The director did a good job letting you know what the apes had in mind as they would zoom in on an object and put you in the shoes (if they wore shoes) of the ape. It was also very easy to tell who was the writers wanted to be the bad guy or good guy in this movie. When the apes would show a sign of submission to one other they had a vet from a nearby zoo point this out early which made some scenes later on easier to understand. It was almost like the original movie backwards in some ways, the end of the movie has a closing scene with an ape on a horseback charging humans. What is more important though is an earlier scene in the movie with Caesar putting the final piece in of a Statue of Liberty puzzle.

The movie has plenty of surprises including a few scenes that you believed Caesar was going to 'take revenge' on someone but in all actuality Caesar would play the upper hand and really make a 'monkey' out of a former bully or foe. There are also some throwbacks to the original movie as well, lines such as "take your paws off me you 'darn' dirty ape!" and the news scenes with the spaceship Icarus is likely a throwback to the original movies as well. Icarus is also a mortal from Greek Mythology who was able to fly on wings made of wax and feathers and was too proud to heed advice about being careful. With this pride he ignored the advice given and flew too close to the sun and the wax melted.
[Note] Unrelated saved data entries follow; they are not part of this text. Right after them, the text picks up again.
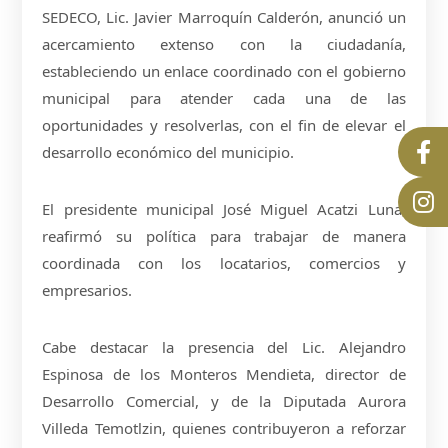
SEDECO, Lic. Javier Marroquín Calderón, anunció un
acercamiento extenso con la ciudadanía,
estableciendo un enlace coordinado con el gobierno
municipal para atender cada una de las
oportunidades y resolverlas, con el fin de elevar el
desarrollo económico del municipio.
El presidente municipal José Miguel Acatzi Luna,
reafirmó su política para trabajar de manera
coordinada con los locatarios, comercios y
empresarios.
Cabe destacar la presencia del Lic. Alejandro
Espinosa de los Monteros Mendieta, director de
Desarrollo Comercial, y de la Diputada Aurora
Villeda Temotlzin, quienes contribuyeron a reforzar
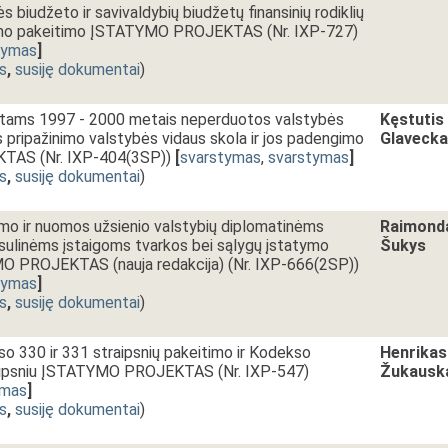
 biudžeto ir savivaldybių biudžetų finansinių rodiklių
tymo pakeitimo ĮSTATYMO PROJEKTAS (Nr. IXP-727)
tymas
]
s
,
susiję dokumentai
)
etams 1997 - 2000 metais neperduotos valstybės
Kęstutis
s pripažinimo valstybės vidaus skola ir jos padengimo
Glaveck
AS (Nr. IXP-404(3SP))
[
svarstymas
,
svarstymas
]
s
,
susiję dokumentai
)
imo ir nuomos užsienio valstybių diplomatinėms
Raimond
sulinėms įstaigoms tvarkos bei sąlygų įstatymo
Šukys
O PROJEKTAS (nauja redakcija) (Nr. IXP-666(2SP))
tymas
]
s
,
susiję dokumentai
)
o 330 ir 331 straipsnių pakeitimo ir Kodekso
Henrikas
aipsniu ĮSTATYMO PROJEKTAS (Nr. IXP-547)
Žukausk
imas
]
s
,
susiję dokumentai
)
Two big plot holes existed regarding the ALZ 113, that I noticed. First, Franklin was infected with the new ALZ 113 virus and never appeared to become smarter. Second, when the apes free the apes at the Zoo, the Zoo apes at that time had no exposure to the virus and would have had average ape intelligence. Wouldnt they have considered these other apes as intruders and defended their turf instead of instantly joining them?
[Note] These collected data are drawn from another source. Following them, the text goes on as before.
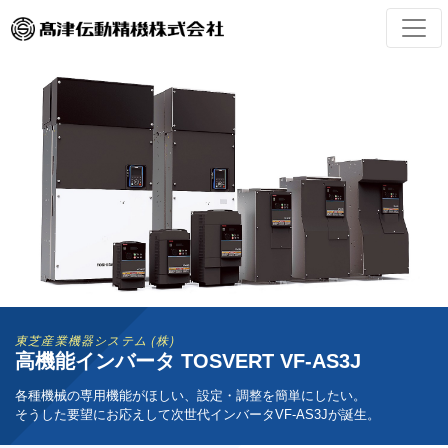
東芝産業機器システム (株)
高機能インバータ TOSVERT VF-AS3J
各種機械の専用機能がほしい、設定・調整を簡単にしたい。
そうした要望にお応えして次世代インバータVF-AS3Jが誕生。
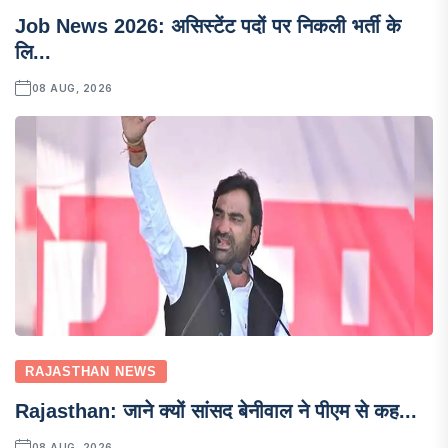
Job News 2026: असिस्टेंट पदों पर निकली भर्ती के
लि...
08 AUG, 2026
RAJASTHAN NEWS
Rajasthan: जाने क्यों सांसद बेनीवाल ने पीएम से कह...
08 AUG, 2026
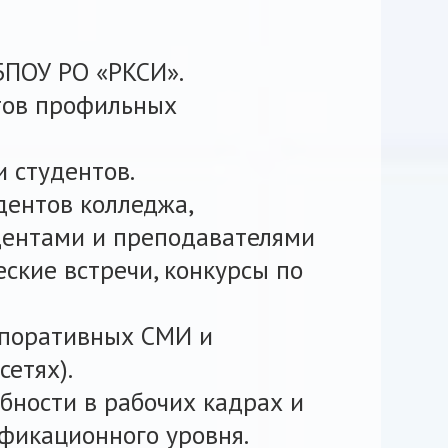
БПОУ РО «РКСИ».
тов профильных
 студентов.
дентов колледжа,
удентами и преподавателями
еские встречи, конкурсы по
рпоративных СМИ и
сетях).
бности в рабочих кадрах и
фикационного уровня.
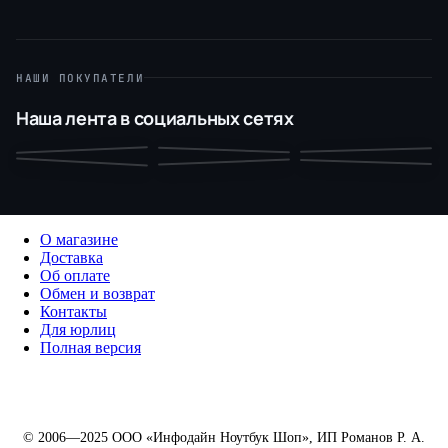
НАШИ ПОКУПАТЕЛИ
Наша лента в социальных сетях
О магазине
Доставка
Об оплате
Обмен и возврат
Контакты
Для юрлиц
Полная версия
© 2006—2025 ООО «Инфодайн Ноутбук Шоп», ИП Романов Р. А.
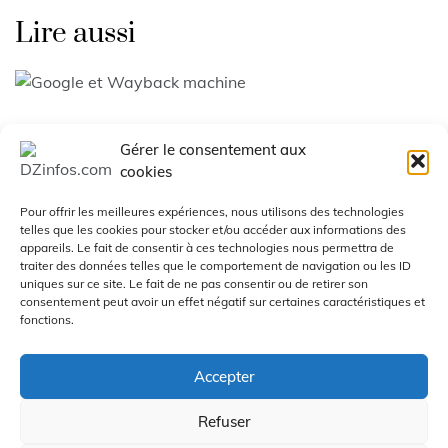
Lire aussi
Le Web caché de Google
Gérer le consentement aux
cookies
Juin 25, 2026
Pour offrir les meilleures expériences, nous utilisons des technologies
telles que les cookies pour stocker et/ou accéder aux informations des
appareils. Le fait de consentir à ces technologies nous permettra de
traiter des données telles que le comportement de navigation ou les ID
uniques sur ce site. Le fait de ne pas consentir ou de retirer son
Octenium : panique chez
consentement peut avoir un effet négatif sur certaines caractéristiques et
fonctions.
l’hébergeur
Accepter
Juin 18, 2026
Refuser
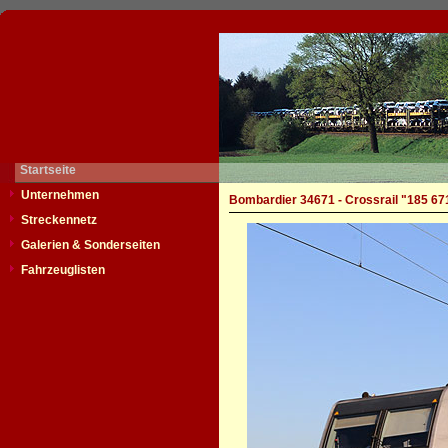
Startseite
Unternehmen
Bombardier 34671 - Crossrail "185 67
Streckennetz
Galerien & Sonderseiten
Fahrzeuglisten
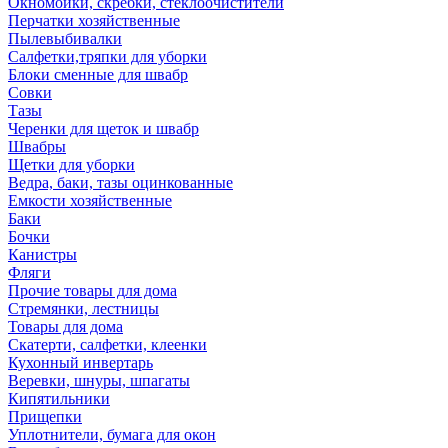
Окномойки, скребки, стеклоочистители
Перчатки хозяйственные
Пылевыбивалки
Салфетки,тряпки для уборки
Блоки сменные для швабр
Совки
Тазы
Черенки для щеток и швабр
Швабры
Щетки для уборки
Ведра, баки, тазы оцинкованные
Емкости хозяйственные
Баки
Бочки
Канистры
Фляги
Прочие товары для дома
Стремянки, лестницы
Товары для дома
Скатерти, салфетки, клеенки
Кухонный инвертарь
Веревки, шнуры, шпагаты
Кипятильники
Прищепки
Уплотнители, бумага для окон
My favorite scene in the movie is one that some might have missed. You would have noticed Caesar and Maurice (the Orangutan that Caesar was teaching to sign) together. Caesar took a stick, showed it to Maurice and broke it. Then he took several sticks held together and showed Maurice that they couldn't be broken when together. This was not Caesar showing Maurice how to make tools or just killing time. I think this was a plan on a strategy that Julius Caesar used in his time of "divide et impera." Translated "divide and Rule." IE, "United we stand, divided we fall." The original Planet of the Apes movies that many of us grew up with usually had hidden lessons as well. This movie obviously does as well and shows us that if we all stick together nothing is impossible. Certainly the apes showed us this by leaving you surprised at the ending. I don't want to ruin it! The ending was such that they have fantastic potential for several sequels.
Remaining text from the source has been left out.